Your answer is every line of the material below in which the string "máxima" occurs.

============================================================

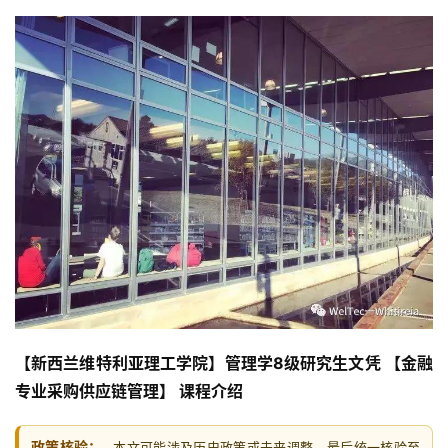
【
新西兰维特利亚理工学院
】管理学8级研究生文凭 【
金融
专业采购供应链管理
】 课程介绍
政策核验：
本文可能涉及历史政策或未来调整，最后统一核验至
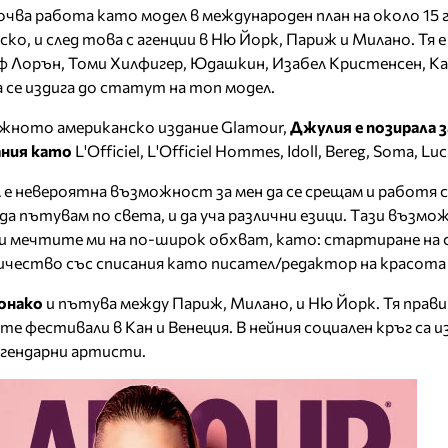
очва работа като модел в международен план на около 15 
ско, и след това с агенции в Ню Йорк, Париж и Милано. Тя е
 Лорън, Томи Хилфигер, Юдашкин, Изабел Kристенсен, Ка
 се издига до статут на топ модел.
ижното американско издание Glamour,
Джулия е позирала з
ания като
L'Officiel, L'Officiel Hommes, Idoll, Bereg, Soma, Lu
ел е невероятна възможност за мен да се срещaм и работя с
а пътувам по света, и да уча различни езици. Тaзи възмо
 и мечтите ми на по-широк обхват, като: стартиране на
чество със списания като писател/редактор на красота 
онако
и пътува между Париж, Милано, и Ню Йорк. Тя прав
ите фестивали в Кан и Венеция. В нейния социален кръг са 
егендарни артисти.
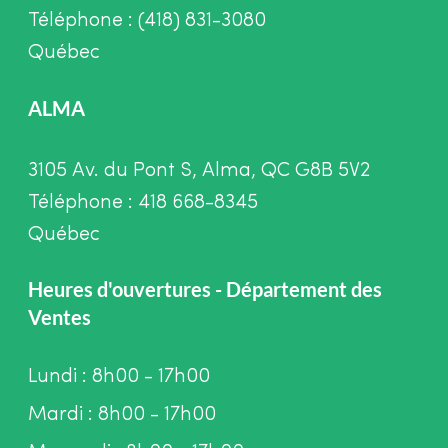
Téléphone : (418) 831-3080
Québec
ALMA
3105 Av. du Pont S, Alma, QC G8B 5V2
Téléphone : 418 668-8345
Québec
Heures d'ouvertures - Département des
Ventes
Lundi : 8h00 - 17h00
Mardi : 8h00 - 17h00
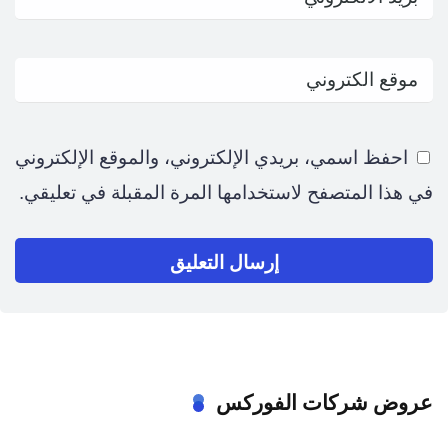
احفظ اسمي، بريدي الإلكتروني، والموقع الإلكتروني
في هذا المتصفح لاستخدامها المرة المقبلة في تعليقي.
عروض شركات الفوركس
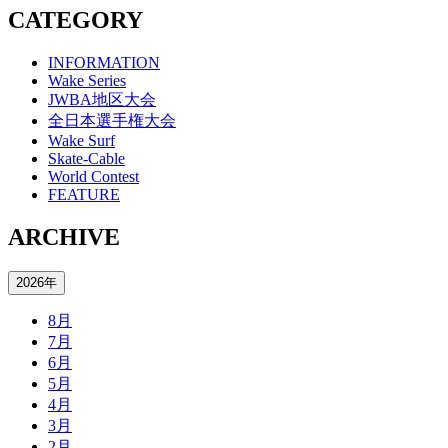
CATEGORY
INFORMATION
Wake Series
JWBA地区大会
全日本選手権大会
Wake Surf
Skate-Cable
World Contest
FEATURE
ARCHIVE
2026年
8月
7月
6月
5月
4月
3月
2月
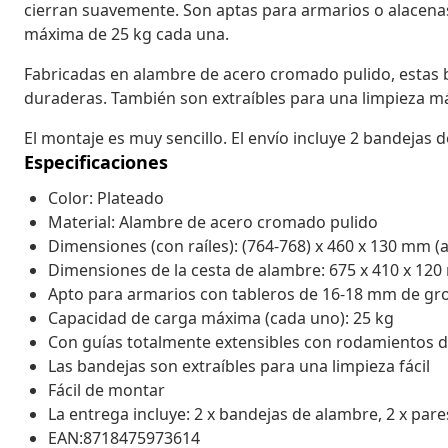
cierran suavemente. Son aptas para armarios o alacena
máxima de 25 kg cada una.
Fabricadas en alambre de acero cromado pulido, estas b
duraderas. También son extraíbles para una limpieza más
El montaje es muy sencillo. El envío incluye 2 bandejas 
Especificaciones
Color: Plateado
Material: Alambre de acero cromado pulido
Dimensiones (con raíles): (764-768) x 460 x 130 mm (
Dimensiones de la cesta de alambre: 675 x 410 x 120
Apto para armarios con tableros de 16-18 mm de gr
Capacidad de carga máxima (cada uno): 25 kg
Con guías totalmente extensibles con rodamientos d
Las bandejas son extraíbles para una limpieza fácil
Fácil de montar
La entrega incluye: 2 x bandejas de alambre, 2 x pare
EAN:8718475973614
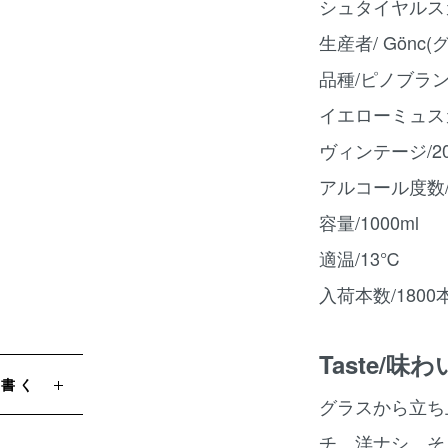
シュタイヤルス
生産者/ Gönc(
品種/ピノブラン
イエローミュス
ヴィンテージ/20
アルコール度数/
容量/1000ml
適温/13℃
入荷本数/1800
Taste/味わ
を書く
グラスから立ち
チ、洋ナシ、そ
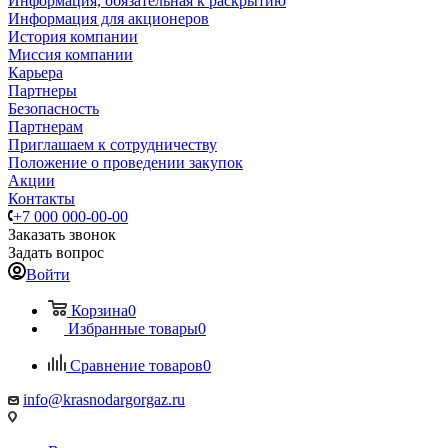
Информация, обязательная к раскрытию
Информация для акционеров
История компании
Миссия компании
Карьера
Партнеры
Безопасность
Партнерам
Приглашаем к сотрудничеству
Положение о проведении закупок
Акции
Контакты
+7 000 000-00-00
Заказать звонок
Задать вопрос
Войти
Корзина
0
Избранные товары
0
Сравнение товаров
0
info@krasnodargorgaz.ru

============================================================

> _Your solution_
máxima de 25 kg cada una.
Capacidad de carga máxima (cada uno): 25 kg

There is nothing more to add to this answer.